Violence and Mexico’s Struggle for Democracy

Mexico suffers from several challenges that hinder its success at maintaining a stable democracy. Although it may fit a procedural definition of democracy where it has consistent and competitive elections, its patronage system that continues to exist in the government continues to take away from a democratic spirit. The patronage system was developed to trade support for favors in the government and maintain national stability (Kesselman, Krieger & Joseph 424). Although this historically did maintain political order, it challenges true democracy. Additionally, the high inequality rates throughout the country act as a challenge to democracy because the poorest and most rural population are not equally represented in the government or do not have the same opportunity to become a political elite (KKJ, 441). Although these same issues exist in the United States, it still acts as a challenge to Mexico’s democracy and its democratic practices. The most significant challenge to Mexico’s democracy is arguably the violence and presence of the drug cartels as they pose a constant threat to the government’s stability, as well as present the opportunity to bribe and corrupt officials. The attempts by they military to persecute the drug cartels have only led to further lack of trust with the government as violence and corruption have let the people to fear the military instead of looking for protection.

This mistrust in the government due to violence and the presence of drug cartels have come to a global light after Mexico had a massive protest movement last year when 43 students were murdered. The protests shed light on the terrible violence that was occurring throughout the country and the power and corruption the drug cartels had over the national government. Because violence is so horrific, some professionals have argued that Mexico is a failed state (Taub, 2014). The organized crime in the country has so significantly hindered institutions that it has provided more room for drug cartels to grow and expand. Violence has started to affect Mexico’s economy as well because it is impacted its tourism industry and place a global mistrust in Mexico’s security and stability.
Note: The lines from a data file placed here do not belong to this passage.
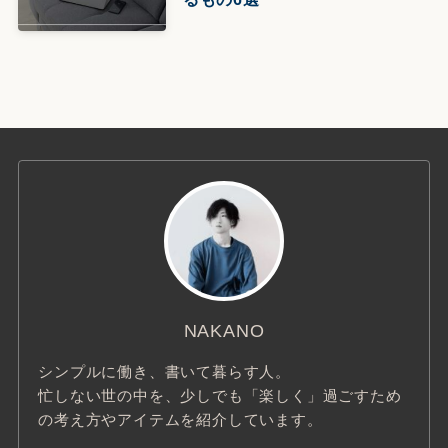
NAKANO
シンプルに働き、書いて暮らす人。
忙しない世の中を、少しでも「楽しく」過ごすため
の考え方やアイテムを紹介しています。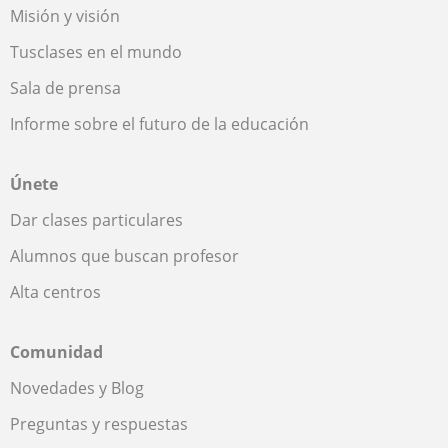
Misión y visión
Tusclases en el mundo
Sala de prensa
Informe sobre el futuro de la educación
Únete
Dar clases particulares
Alumnos que buscan profesor
Alta centros
Comunidad
Novedades y Blog
Preguntas y respuestas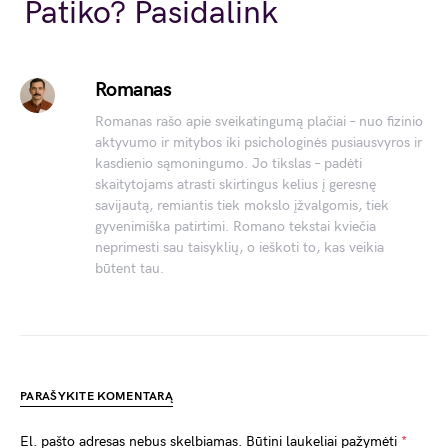
Link
Patiko? Pasidalink
Romanas
Romanas rašo apie sveikatingumą plačiai – nuo fizinio
aktyvumo ir mitybos iki psichologinės pusiausvyros ir
kasdienio sąmoningumo. Jo tikslas – padėti
skaitytojams atrasti skirtingus kelius į geresnę
savijautą, remiantis tiek mokslo įžvalgomis, tiek
gyvenimiška patirtimi. Romano tekstai kviečia
neprimesti sau taisyklių, o ieškoti to, kas veikia
būtent tau.
PARAŠYKITE KOMENTARĄ
El. pašto adresas nebus skelbiamas.
Būtini laukeliai pažymėti
*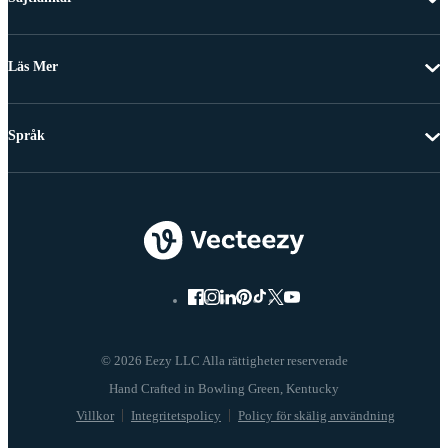
Läs Mer
Språk
© 2026 Eezy LLC Alla rättigheter reserverade
Villkor
Integritetspolicy
Policy för skälig användning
3 thoughts on “Violence and Mexico’s Struggle for Democracy

  1. Due to the violence in Mexico, I would agree that Mexico is not a stable democracy. The cartels have the influence, power, and money to threaten democracy. I would argue that democracy is not the “only game in town” due to the fact that PRI is back into power. Since the PRI are back in power I would argue Mexico more stable than when the PAN were in power because they worked with the drug cartels to reduce violence. The PRI’s system has worked better and will hopefully reduce violence to create a safer environment for the people of Mexico.

  2. Comment: Emelie has asked me to take a look at her class’ blog.
    This is an insightful paper. It brought up to light all significant, entrenched factors that define the struggle. Since 2000, when the Institutional Revolutionary Party (PRI) lost its presidency to Vincent Fox, Mexico has been persistent in the pursuit of a stable democracy, but those factors – organized crime, corruption in government, inequality, drug cartel violence, drug trafficking, and drug cartels – just deny the objective.